→ **Task item**: Every entry is to be printed again precisely as given.
- Opening Delimiter -
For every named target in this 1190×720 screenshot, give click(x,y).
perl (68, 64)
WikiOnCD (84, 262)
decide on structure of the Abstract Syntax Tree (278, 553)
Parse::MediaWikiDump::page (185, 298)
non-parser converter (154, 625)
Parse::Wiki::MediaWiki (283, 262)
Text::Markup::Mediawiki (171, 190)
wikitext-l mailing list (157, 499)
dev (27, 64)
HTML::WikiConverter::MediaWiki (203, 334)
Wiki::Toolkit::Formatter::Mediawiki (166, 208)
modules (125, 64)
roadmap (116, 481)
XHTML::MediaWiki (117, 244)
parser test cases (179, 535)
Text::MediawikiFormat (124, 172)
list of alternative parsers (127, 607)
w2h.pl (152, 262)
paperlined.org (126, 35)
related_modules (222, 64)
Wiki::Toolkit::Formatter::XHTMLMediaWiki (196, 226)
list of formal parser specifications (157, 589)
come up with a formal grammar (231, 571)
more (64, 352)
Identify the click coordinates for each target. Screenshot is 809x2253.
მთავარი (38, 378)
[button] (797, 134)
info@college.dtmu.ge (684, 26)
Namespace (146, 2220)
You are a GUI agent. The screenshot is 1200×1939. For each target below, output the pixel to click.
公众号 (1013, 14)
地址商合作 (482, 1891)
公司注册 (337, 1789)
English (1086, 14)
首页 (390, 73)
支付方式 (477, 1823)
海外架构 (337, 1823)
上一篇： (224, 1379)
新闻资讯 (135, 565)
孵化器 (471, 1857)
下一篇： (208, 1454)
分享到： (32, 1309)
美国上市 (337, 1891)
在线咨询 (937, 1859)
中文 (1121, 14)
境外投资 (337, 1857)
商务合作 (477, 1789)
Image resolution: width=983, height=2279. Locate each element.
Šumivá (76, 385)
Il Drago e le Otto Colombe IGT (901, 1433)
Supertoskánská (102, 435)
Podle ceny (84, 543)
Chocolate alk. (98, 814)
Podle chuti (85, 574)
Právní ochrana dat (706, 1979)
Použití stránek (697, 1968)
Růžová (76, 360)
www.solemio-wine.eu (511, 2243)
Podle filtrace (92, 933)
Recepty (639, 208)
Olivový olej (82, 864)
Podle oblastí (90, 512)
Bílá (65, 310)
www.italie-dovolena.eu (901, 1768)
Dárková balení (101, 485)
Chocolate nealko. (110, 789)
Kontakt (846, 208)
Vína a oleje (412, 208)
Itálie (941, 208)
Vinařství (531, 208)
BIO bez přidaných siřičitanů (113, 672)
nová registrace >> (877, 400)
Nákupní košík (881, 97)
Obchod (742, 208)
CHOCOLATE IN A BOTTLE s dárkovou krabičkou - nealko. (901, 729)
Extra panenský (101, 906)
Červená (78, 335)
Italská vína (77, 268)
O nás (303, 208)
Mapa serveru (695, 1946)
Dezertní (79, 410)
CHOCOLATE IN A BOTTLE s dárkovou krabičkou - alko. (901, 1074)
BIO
- Closing Delimiter -
→ **Reply to the task**:
For every named target in this 1190×720 screenshot, give click(x,y).
perl (68, 64)
WikiOnCD (84, 262)
decide on structure of the Abstract Syntax Tree (278, 553)
Parse::MediaWikiDump::page (185, 298)
non-parser converter (154, 625)
Parse::Wiki::MediaWiki (283, 262)
Text::Markup::Mediawiki (171, 190)
wikitext-l mailing list (157, 499)
dev (27, 64)
HTML::WikiConverter::MediaWiki (203, 334)
Wiki::Toolkit::Formatter::Mediawiki (166, 208)
modules (125, 64)
roadmap (116, 481)
XHTML::MediaWiki (117, 244)
parser test cases (179, 535)
Text::MediawikiFormat (124, 172)
list of alternative parsers (127, 607)
w2h.pl (152, 262)
paperlined.org (126, 35)
related_modules (222, 64)
Wiki::Toolkit::Formatter::XHTMLMediaWiki (196, 226)
list of formal parser specifications (157, 589)
come up with a formal grammar (231, 571)
more (64, 352)
Identify the click coordinates for each target. Screenshot is 809x2253.
მთავარი (38, 378)
[button] (797, 134)
info@college.dtmu.ge (684, 26)
Namespace (146, 2220)
You are a GUI agent. The screenshot is 1200×1939. For each target below, output the pixel to click.
公众号 (1013, 14)
地址商合作 (482, 1891)
公司注册 (337, 1789)
English (1086, 14)
首页 (390, 73)
支付方式 (477, 1823)
海外架构 (337, 1823)
上一篇： (224, 1379)
新闻资讯 (135, 565)
孵化器 (471, 1857)
下一篇： (208, 1454)
分享到： (32, 1309)
美国上市 (337, 1891)
在线咨询 (937, 1859)
中文 (1121, 14)
境外投资 (337, 1857)
商务合作 (477, 1789)
Image resolution: width=983, height=2279. Locate each element.
Šumivá (76, 385)
Il Drago e le Otto Colombe IGT (901, 1433)
Supertoskánská (102, 435)
Podle ceny (84, 543)
Chocolate alk. (98, 814)
Podle chuti (85, 574)
Právní ochrana dat (706, 1979)
Použití stránek (697, 1968)
Růžová (76, 360)
www.solemio-wine.eu (511, 2243)
Podle filtrace (92, 933)
Recepty (639, 208)
Olivový olej (82, 864)
Podle oblastí (90, 512)
Bílá (65, 310)
www.italie-dovolena.eu (901, 1768)
Dárková balení (101, 485)
Chocolate nealko. (110, 789)
Kontakt (846, 208)
Vína a oleje (412, 208)
Itálie (941, 208)
Vinařství (531, 208)
BIO bez přidaných siřičitanů (113, 672)
nová registrace >> (877, 400)
Nákupní košík (881, 97)
Obchod (742, 208)
CHOCOLATE IN A BOTTLE s dárkovou krabičkou - nealko. (901, 729)
Extra panenský (101, 906)
Červená (78, 335)
Italská vína (77, 268)
O nás (303, 208)
Mapa serveru (695, 1946)
Dezertní (79, 410)
CHOCOLATE IN A BOTTLE s dárkovou krabičkou - alko. (901, 1074)
BIO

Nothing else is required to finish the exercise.